All the lines below need retyping exactly, apart from the images.

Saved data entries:
:::::

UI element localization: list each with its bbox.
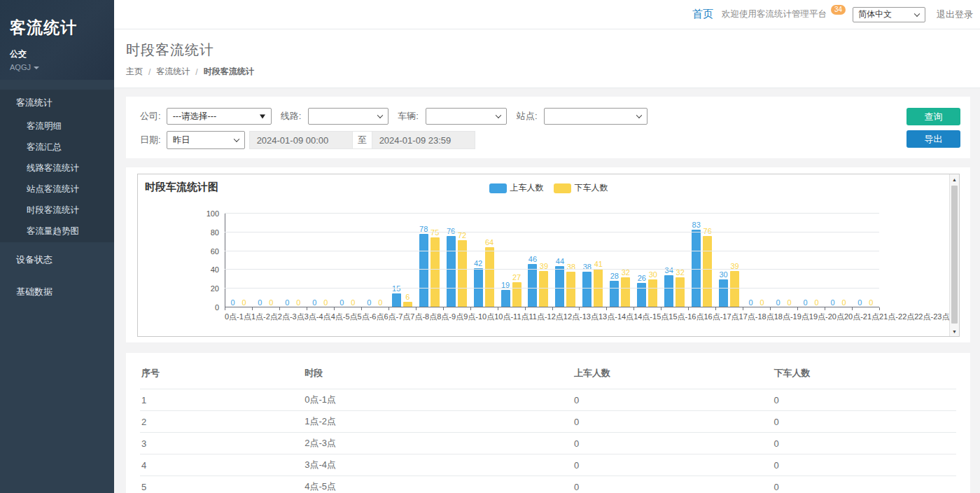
x-axis-tick-label: 6点-7点 [384,312,410,322]
home-link[interactable]: 首页 [692,8,713,21]
date-start-input[interactable]: 2024-01-09 00:00 [249,131,353,149]
table-row: 43点-4点00 [140,454,956,476]
bar-group: 00 [307,214,334,307]
bar[interactable] [621,277,630,307]
line-label: 线路: [281,110,302,123]
sidebar-item-station-stats[interactable]: 站点客流统计 [0,179,114,200]
chevron-down-icon [377,113,383,118]
scroll-up-arrow[interactable]: ▲ [950,174,959,184]
sidebar-item-passenger-detail[interactable]: 客流明细 [0,116,114,137]
filter-panel: 公司: ---请选择--- 线路: 车辆: 站点: [126,97,970,158]
bar[interactable] [555,266,564,307]
query-button[interactable]: 查询 [906,108,960,125]
bar[interactable] [676,277,685,307]
table-cell: 5 [140,476,303,493]
logout-link[interactable]: 退出登录 [937,8,973,21]
table-cell: 0 [773,389,956,411]
bar[interactable] [419,234,428,307]
company-select[interactable]: ---请选择--- [167,108,272,125]
bar[interactable] [528,264,537,307]
bar[interactable] [512,282,522,307]
legend-item-alighting[interactable]: 下车人数 [554,182,608,194]
bar-group: 00 [334,214,361,307]
bar-group: 00 [361,214,388,307]
line-select[interactable] [308,108,388,125]
chart-panel: 时段车流统计图 上车人数 下车人数 0000000000001567875767… [126,167,970,342]
user-dropdown[interactable]: AQGJ [10,63,104,71]
filter-row-1: 公司: ---请选择--- 线路: 车辆: 站点: [140,107,886,125]
x-axis-tick-label: 16点-17点 [704,312,738,322]
date-end-input[interactable]: 2024-01-09 23:59 [372,131,475,149]
date-preset-value: 昨日 [173,134,190,146]
sidebar-item-period-stats[interactable]: 时段客流统计 [0,200,114,221]
export-button[interactable]: 导出 [906,130,960,148]
gridline [225,213,879,214]
x-axis-tick [661,307,662,310]
chevron-down-icon [914,11,920,16]
bar-wrap: 41 [594,260,603,307]
bar[interactable] [501,290,510,307]
date-preset-select[interactable]: 昨日 [167,131,245,149]
language-select[interactable]: 简体中文 [853,7,925,22]
date-label: 日期: [140,134,161,146]
bar-value-label: 28 [610,272,619,280]
bar[interactable] [430,237,440,308]
bar[interactable] [447,236,456,307]
notification-badge[interactable]: 34 [831,5,846,15]
x-axis-tick [443,307,444,310]
chart-scrollbar[interactable]: ▲ ▼ [949,174,959,336]
user-name: AQGJ [10,63,31,71]
sidebar-item-passenger-stats[interactable]: 客流统计 [0,90,114,116]
bar[interactable] [730,271,739,307]
bar-value-label: 0 [269,298,273,307]
table-cell: 0点-1点 [303,389,573,411]
scroll-down-arrow[interactable]: ▼ [950,326,959,336]
legend-item-boarding[interactable]: 上车人数 [489,182,544,194]
plot-bars: 0000000000001567875767242641927463944383… [225,214,879,307]
bar[interactable] [664,275,673,307]
x-axis-tick-label: 0点-1点 [225,312,251,322]
bar-group: 00 [797,214,825,307]
bar-group: 7672 [443,214,470,307]
bar[interactable] [566,272,575,307]
x-axis-tick [307,307,307,310]
bar[interactable] [582,272,592,307]
sidebar-item-device-status[interactable]: 设备状态 [0,245,114,275]
bar-value-label: 0 [340,298,344,307]
x-axis-tick [797,307,798,310]
bar[interactable] [648,279,657,307]
bar-group: 4639 [524,214,552,307]
bar-wrap: 26 [637,274,646,307]
bar-group: 3432 [661,214,688,307]
bar[interactable] [610,281,619,307]
bar-value-label: 0 [803,298,807,307]
bar[interactable] [719,279,728,307]
sidebar-item-trend-chart[interactable]: 客流量趋势图 [0,221,114,242]
breadcrumb-home[interactable]: 主页 [126,66,143,78]
x-axis-tick-label: 4点-5点 [331,312,358,322]
bar[interactable] [637,283,646,307]
date-to-label: 至 [353,131,372,149]
table-body: 10点-1点0021点-2点0032点-3点0043点-4点0054点-5点00… [140,389,956,493]
bar-value-label: 44 [556,257,564,265]
vehicle-select[interactable] [426,108,507,125]
sidebar-item-base-data[interactable]: 基础数据 [0,277,114,307]
y-axis-tick-label: 20 [188,284,219,293]
bar-value-label: 30 [720,270,728,279]
bar-wrap: 76 [447,227,456,307]
bar[interactable] [485,247,494,307]
x-axis-tick-label: 19点-20点 [809,312,844,322]
station-select[interactable] [544,108,648,125]
bar[interactable] [703,236,712,307]
bar[interactable] [392,293,401,307]
table-row: 10点-1点00 [140,389,956,411]
scrollbar-thumb[interactable] [951,186,958,324]
bar[interactable] [539,271,548,307]
bar-value-label: 26 [638,274,646,282]
bar[interactable] [692,230,701,307]
bar-value-label: 0 [869,298,873,307]
sidebar-item-line-stats[interactable]: 线路客流统计 [0,158,114,179]
breadcrumb-passenger-stats[interactable]: 客流统计 [156,66,190,78]
sidebar-item-passenger-summary[interactable]: 客流汇总 [0,137,114,158]
legend-swatch-yellow [554,183,571,193]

:::::

[Output for this task]
UI element localization: list each with its bbox.
x-axis-tick-label: 6点-7点 [384,312,410,322]
home-link[interactable]: 首页 [692,8,713,21]
date-start-input[interactable]: 2024-01-09 00:00 [249,131,353,149]
table-row: 43点-4点00 [140,454,956,476]
bar-group: 00 [307,214,334,307]
bar[interactable] [621,277,630,307]
line-label: 线路: [281,110,302,123]
sidebar-item-station-stats[interactable]: 站点客流统计 [0,179,114,200]
chevron-down-icon [377,113,383,118]
scroll-up-arrow[interactable]: ▲ [950,174,959,184]
sidebar-item-passenger-detail[interactable]: 客流明细 [0,116,114,137]
filter-panel: 公司: ---请选择--- 线路: 车辆: 站点: [126,97,970,158]
bar[interactable] [555,266,564,307]
query-button[interactable]: 查询 [906,108,960,125]
bar[interactable] [676,277,685,307]
table-cell: 5 [140,476,303,493]
logout-link[interactable]: 退出登录 [937,8,973,21]
table-cell: 0 [773,389,956,411]
bar[interactable] [419,234,428,307]
company-select[interactable]: ---请选择--- [167,108,272,125]
bar[interactable] [528,264,537,307]
bar[interactable] [512,282,522,307]
legend-item-alighting[interactable]: 下车人数 [554,182,608,194]
bar-group: 00 [334,214,361,307]
bar-group: 00 [361,214,388,307]
line-select[interactable] [308,108,388,125]
chart-panel: 时段车流统计图 上车人数 下车人数 0000000000001567875767… [126,167,970,342]
user-dropdown[interactable]: AQGJ [10,63,104,71]
filter-row-1: 公司: ---请选择--- 线路: 车辆: 站点: [140,107,886,125]
x-axis-tick-label: 16点-17点 [704,312,738,322]
date-end-input[interactable]: 2024-01-09 23:59 [372,131,475,149]
date-preset-value: 昨日 [173,134,190,146]
sidebar-item-period-stats[interactable]: 时段客流统计 [0,200,114,221]
export-button[interactable]: 导出 [906,130,960,148]
gridline [225,213,879,214]
x-axis-tick [661,307,662,310]
chevron-down-icon [914,11,920,16]
bar-wrap: 41 [594,260,603,307]
bar[interactable] [501,290,510,307]
date-preset-select[interactable]: 昨日 [167,131,245,149]
language-select[interactable]: 简体中文 [853,7,925,22]
date-label: 日期: [140,134,161,146]
bar-value-label: 28 [610,272,619,280]
bar[interactable] [430,237,440,308]
bar[interactable] [447,236,456,307]
notification-badge[interactable]: 34 [831,5,846,15]
x-axis-tick [443,307,444,310]
chart-scrollbar[interactable]: ▲ ▼ [949,174,959,336]
user-name: AQGJ [10,63,31,71]
sidebar-item-passenger-stats[interactable]: 客流统计 [0,90,114,116]
bar[interactable] [730,271,739,307]
bar-value-label: 0 [269,298,273,307]
table-cell: 0点-1点 [303,389,573,411]
scroll-down-arrow[interactable]: ▼ [950,326,959,336]
legend-item-boarding[interactable]: 上车人数 [489,182,544,194]
plot-bars: 0000000000001567875767242641927463944383… [225,214,879,307]
bar[interactable] [664,275,673,307]
x-axis-tick-label: 0点-1点 [225,312,251,322]
bar-group: 00 [797,214,825,307]
bar-group: 7672 [443,214,470,307]
bar[interactable] [566,272,575,307]
x-axis-tick [307,307,307,310]
bar[interactable] [582,272,592,307]
sidebar-item-device-status[interactable]: 设备状态 [0,245,114,275]
bar-value-label: 0 [340,298,344,307]
x-axis-tick [797,307,798,310]
bar[interactable] [648,279,657,307]
bar-group: 4639 [524,214,552,307]
bar-wrap: 26 [637,274,646,307]
bar-group: 3432 [661,214,688,307]
bar[interactable] [610,281,619,307]
bar-value-label: 0 [803,298,807,307]
bar[interactable] [719,279,728,307]
sidebar-item-trend-chart[interactable]: 客流量趋势图 [0,221,114,242]
breadcrumb-home[interactable]: 主页 [126,66,143,78]
x-axis-tick-label: 4点-5点 [331,312,358,322]
bar[interactable] [637,283,646,307]
date-to-label: 至 [353,131,372,149]
table-body: 10点-1点0021点-2点0032点-3点0043点-4点0054点-5点00… [140,389,956,493]
bar-value-label: 44 [556,257,564,265]
vehicle-select[interactable] [426,108,507,125]
sidebar-item-base-data[interactable]: 基础数据 [0,277,114,307]
y-axis-tick-label: 20 [188,284,219,293]
bar-value-label: 30 [720,270,728,279]
bar-wrap: 76 [447,227,456,307]
bar[interactable] [485,247,494,307]
x-axis-tick-label: 19点-20点 [809,312,844,322]
station-select[interactable] [544,108,648,125]
bar[interactable] [703,236,712,307]
bar[interactable] [392,293,401,307]
table-row: 10点-1点00 [140,389,956,411]
scrollbar-thumb[interactable] [951,186,958,324]
bar[interactable] [539,271,548,307]
bar-value-label: 26 [638,274,646,282]
bar[interactable] [692,230,701,307]
bar-value-label: 0 [869,298,873,307]
sidebar-item-line-stats[interactable]: 线路客流统计 [0,158,114,179]
breadcrumb-passenger-stats[interactable]: 客流统计 [156,66,190,78]
sidebar-item-passenger-summary[interactable]: 客流汇总 [0,137,114,158]
legend-swatch-yellow [554,183,571,193]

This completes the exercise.